#### About this exercise
Tally the lines below that include "iulie" and give only the total.

%%

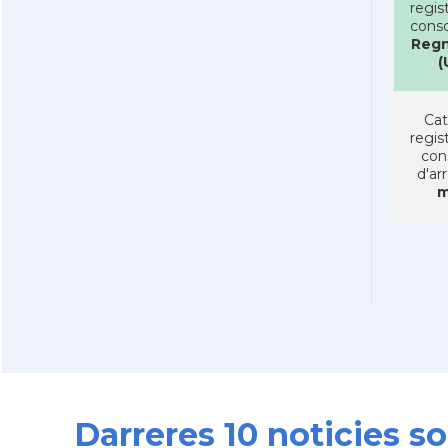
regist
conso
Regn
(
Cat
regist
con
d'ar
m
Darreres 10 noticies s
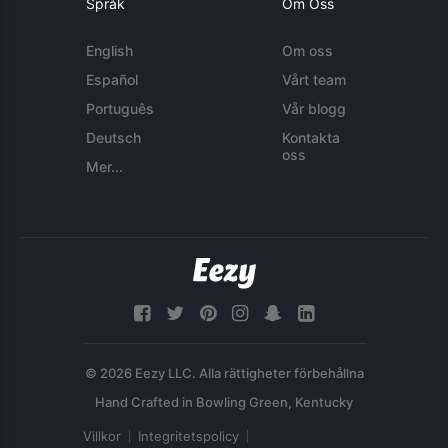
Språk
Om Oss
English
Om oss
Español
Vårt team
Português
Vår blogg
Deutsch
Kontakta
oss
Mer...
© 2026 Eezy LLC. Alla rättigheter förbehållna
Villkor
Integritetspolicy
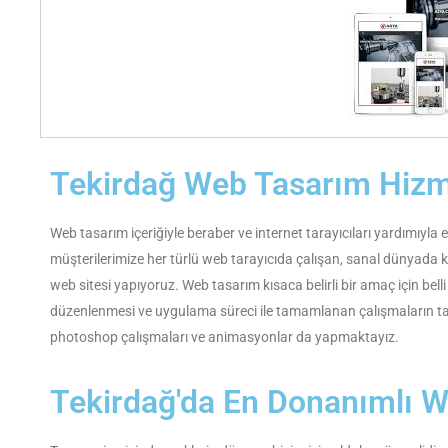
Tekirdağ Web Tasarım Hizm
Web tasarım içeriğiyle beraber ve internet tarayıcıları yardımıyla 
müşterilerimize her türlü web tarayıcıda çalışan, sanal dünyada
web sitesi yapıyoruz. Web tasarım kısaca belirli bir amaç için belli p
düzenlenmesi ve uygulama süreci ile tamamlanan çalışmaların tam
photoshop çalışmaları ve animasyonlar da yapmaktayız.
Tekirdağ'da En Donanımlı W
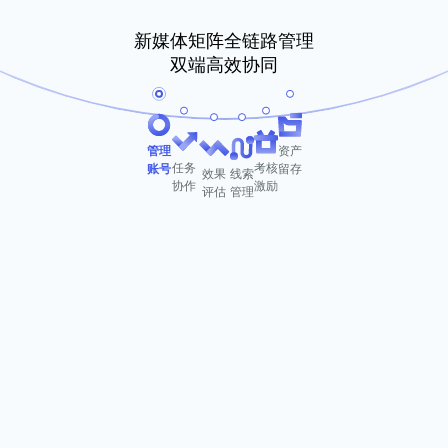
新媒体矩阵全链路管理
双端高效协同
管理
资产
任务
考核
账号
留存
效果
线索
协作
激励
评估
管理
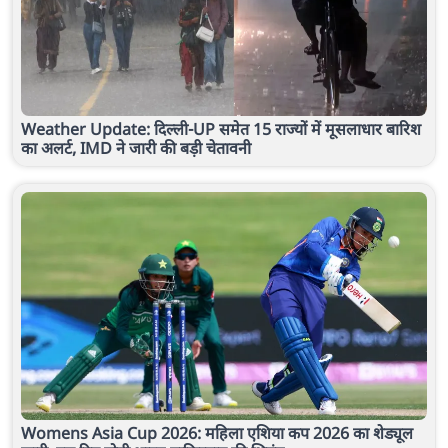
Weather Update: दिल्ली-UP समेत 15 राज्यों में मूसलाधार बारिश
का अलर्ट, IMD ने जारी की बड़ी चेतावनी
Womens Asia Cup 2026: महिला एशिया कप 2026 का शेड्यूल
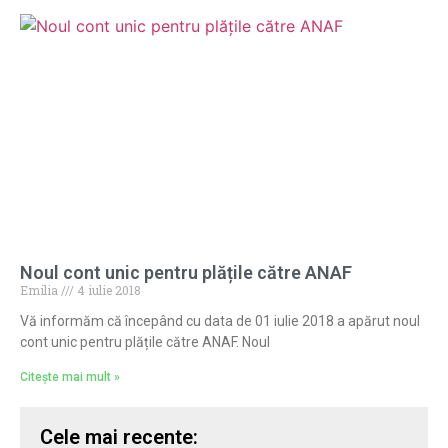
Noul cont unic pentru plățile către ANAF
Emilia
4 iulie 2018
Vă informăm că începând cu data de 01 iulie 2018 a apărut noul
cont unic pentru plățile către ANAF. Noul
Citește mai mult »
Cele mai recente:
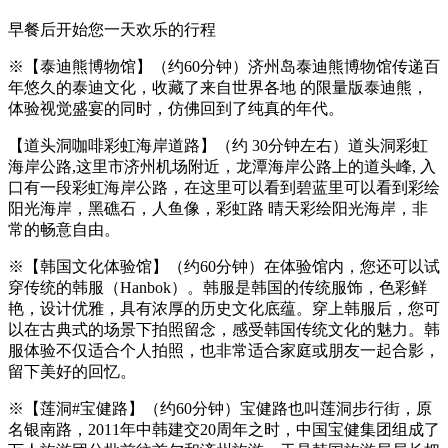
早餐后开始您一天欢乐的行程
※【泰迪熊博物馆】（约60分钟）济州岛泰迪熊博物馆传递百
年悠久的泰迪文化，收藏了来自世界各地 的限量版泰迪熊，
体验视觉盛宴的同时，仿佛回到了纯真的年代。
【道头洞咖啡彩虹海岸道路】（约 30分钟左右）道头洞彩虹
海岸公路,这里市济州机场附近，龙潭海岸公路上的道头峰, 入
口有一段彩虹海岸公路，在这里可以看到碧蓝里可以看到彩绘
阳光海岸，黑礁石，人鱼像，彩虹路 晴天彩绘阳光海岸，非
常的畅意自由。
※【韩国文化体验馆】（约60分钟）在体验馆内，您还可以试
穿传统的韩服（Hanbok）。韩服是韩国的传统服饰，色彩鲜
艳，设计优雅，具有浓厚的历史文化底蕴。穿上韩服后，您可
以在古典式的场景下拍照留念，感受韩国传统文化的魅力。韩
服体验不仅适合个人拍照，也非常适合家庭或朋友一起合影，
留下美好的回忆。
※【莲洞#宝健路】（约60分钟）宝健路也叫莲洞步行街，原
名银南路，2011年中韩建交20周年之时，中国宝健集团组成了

%%

#### Problem solution
2